# Powder Paint



## Packfish (Oct 30, 2007)

Anyone use this to paint lead jigs or spoons. If so.
1. anywhere local to buy
2. what did you use to heat the lead first to dip into the paint.
3. any tips ect ?


----------



## Buzzard (Oct 20, 2008)

PM sent


----------



## fishnate (Sep 11, 2007)

I've used it and it seems pretty good on leadheads. I just used a candle to heat the lead for a few seconds then dipped it in the powder. You have to be careful not to heat for too long, especially with smaller jigs (1/32, 1/64), or the lead melts off. Don't forget to bake it afterwards as per the instructions.

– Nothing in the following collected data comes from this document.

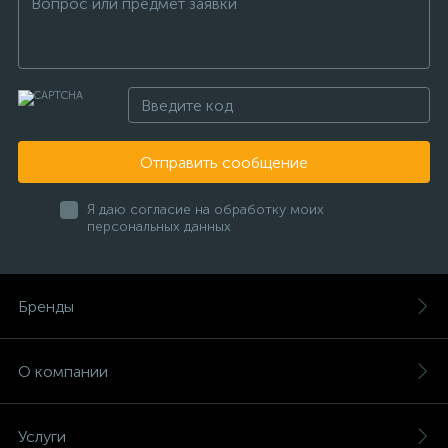
Отправить сообщение
Я даю согласие на обработку моих
персональных данных
Бренды
О компании
Услуги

I've seen it at the Sportsman's in Vernal and would suppose they would carry it at the other stores.


----------



## Packfish (Oct 30, 2007)

Thanks for the replies- being to old guy with the memory loss that I am- I called my brother who is a guide on Lake Eire- and he makes 90% of his walleye lures himself and I found out that he powder paints them all.


----------



## hondodawg (Mar 13, 2013)

I've used nail polish in a pinch.


----------



## Brookie (Oct 26, 2008)

I've seen the powder at all outdoor places in Utah like sportsman, cabelas, etc


----------



## Packfish (Oct 30, 2007)

Sportsman had 2 colors in Logan is all- ordered 4 colors on line and found a good place for prism tape and eyes and a pretty reasonable price.
Lake Powell Stripers in the spring


----------